You enable tracing by setting environment variables (LANGCHAIN_TRACING_V2=true and LANGCHAIN_API_KEY). LangSmith then automatically captures every step of your LLM application's execution, including inputs, outputs, latency, and token usage.

Q: What's the difference between development and production use of LangSmith?

In development, you use LangSmith for debugging and testing with datasets. In production, you use it for monitoring performance, tracking costs, and collecting user feedback to improve your application.

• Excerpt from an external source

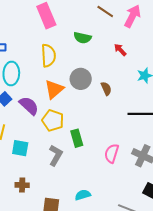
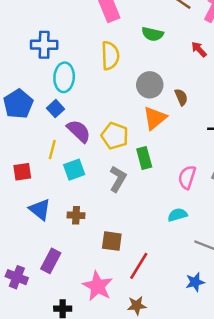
orange triangle: (54, 89) -> (155, 118), moved
purple semicircle: (29, 106) -> (79, 131), moved
cyan square: (20, 148) -> (74, 170), turned -30
cyan semicircle: (83, 195) -> (177, 215), moved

Q: How do you evaluate LLM applications?

Create datasets with input-output examples in LangSmith, run your application on these datasets, and compare results across different versions using evaluators and metrics.

Key Notes

  1. Always enable tracing when developing LLM apps as its free of cost and saves hours of debugging
  2. Create test datasets early because they're crucial for regression testing and improvements
  3. Use metadata to tag runs with user info, environment, and version for better filtering
  4. Monitor token usage because LLM costs can go up quickly.

LangSmith has the ability to transform LLM development from guesswork to informed decisions. Whether you're debugging a broken chain or optimizing production performance, it gives you the visibility you need to build reliable AI applications.

Remember: you can't improve what you can't measure. LangSmith helps you measure everything.